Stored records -
----
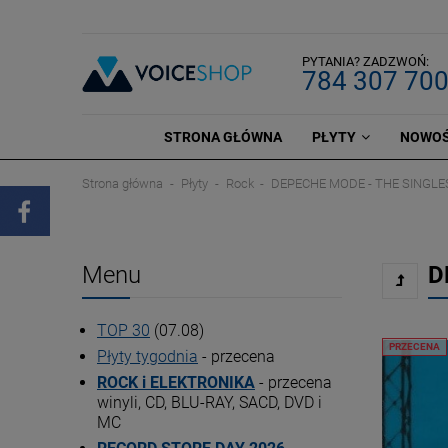
PYTANIA? ZADZWOŃ:
784 307 70
STRONA GŁÓWNA
PŁYTY
NOWOŚ
Strona główna
Płyty
Rock
DEPECHE MODE - THE SINGLES
Menu
D
TOP 30
(07.08)
PRZECENA
Płyty tygodnia
- przecena
ROCK i ELEKTRONIKA
- przecena
winyli, CD, BLU-RAY, SACD, DVD i
MC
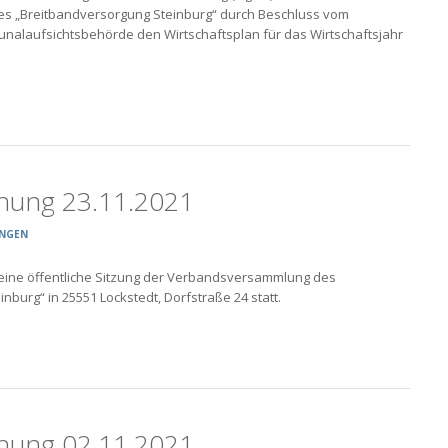
 „Breitbandversorgung Steinburg“ durch Beschluss vom
nalaufsichtsbehörde den Wirtschaftsplan für das Wirtschaftsjahr
hung 23.11.2021
NGEN
 eine öffentliche Sitzung der Verbandsversammlung des
urg“ in 25551 Lockstedt, Dorfstraße 24 statt.
hung 02.11.2021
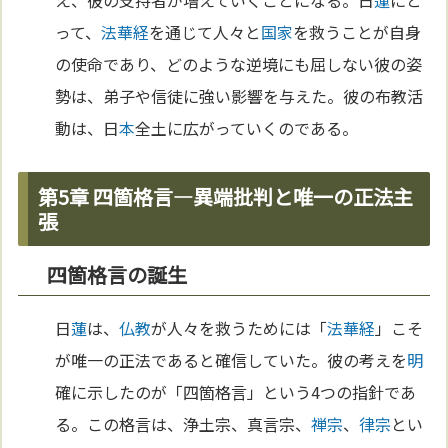
って、
法華経
を通じて人々と
国家
を救うことが自身
の使命であり、どのような逆境にも屈しない彼の姿
勢は、弟子や信徒に強い影響を与えた。彼の布教活
動は、日
本
全土に広がっていくのである。
第5章 四箇格言—異端批判と唯一の正法主
張
四箇格言の誕生
日
蓮
は、
仏教
が人々を救うためには「
法華経
」こそ
が唯一の正法であると確信していた。彼の考えを
明
確に示したのが「四箇格言」という4つの指針であ
る。この格言は、浄土宗、真言宗、
禅宗
、
律宗
とい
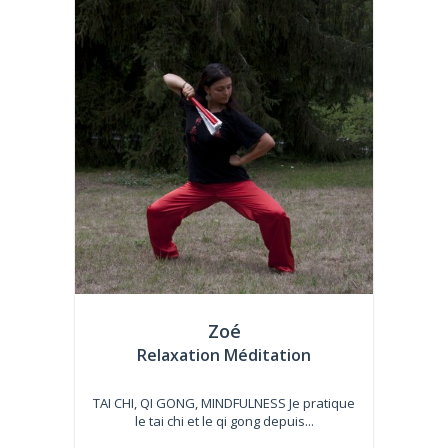
Zoé
Relaxation Méditation
TAI CHI, QI GONG, MINDFULNESS Je pratique
le tai chi et le qi gong depuis...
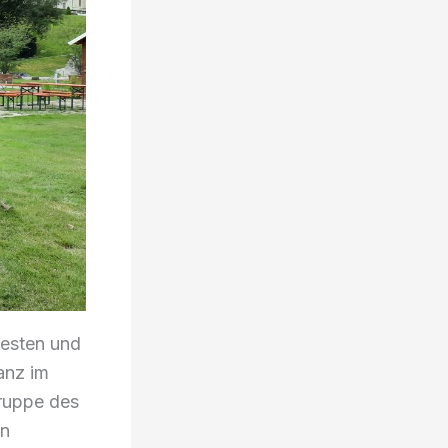
testen und
anz im
Gruppe des
hn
----
Can the lines from the one with "Płyty tygodnia" to the end of the records above be quoted exactly, both ends included, with every picture omitted?

Płyty tygodnia
- przecena
ROCK i ELEKTRONIKA
- przecena
winyli, CD, BLU-RAY, SACD, DVD i
MC
 „Breitbandversorgung Steinburg“ durch Beschluss vom
nalaufsichtsbehörde den Wirtschaftsplan für das Wirtschaftsjahr
hung 23.11.2021
NGEN
 eine öffentliche Sitzung der Verbandsversammlung des
urg“ in 25551 Lockstedt, Dorfstraße 24 statt.
hung 02.11.2021
って、
法華経
を通じて人々と
国家
を救うことが自身
の使命であり、どのような逆境にも屈しない彼の姿
勢は、弟子や信徒に強い影響を与えた。彼の布教活
動は、日
本
全土に広がっていくのである。
第5章 四箇格言—異端批判と唯一の正法主
張
四箇格言の誕生
日
蓮
は、
仏教
が人々を救うためには「
法華経
」こそ
が唯一の正法であると確信していた。彼の考えを
明
確に示したのが「四箇格言」という4つの指針であ
る。この格言は、浄土宗、真言宗、
禅宗
、
律宗
とい
Zoé
Relaxation Méditation
TAI CHI, QI GONG, MINDFULNESS Je pratique
le tai chi et le qi gong depuis...
testen und
anz im
Gruppe des
hn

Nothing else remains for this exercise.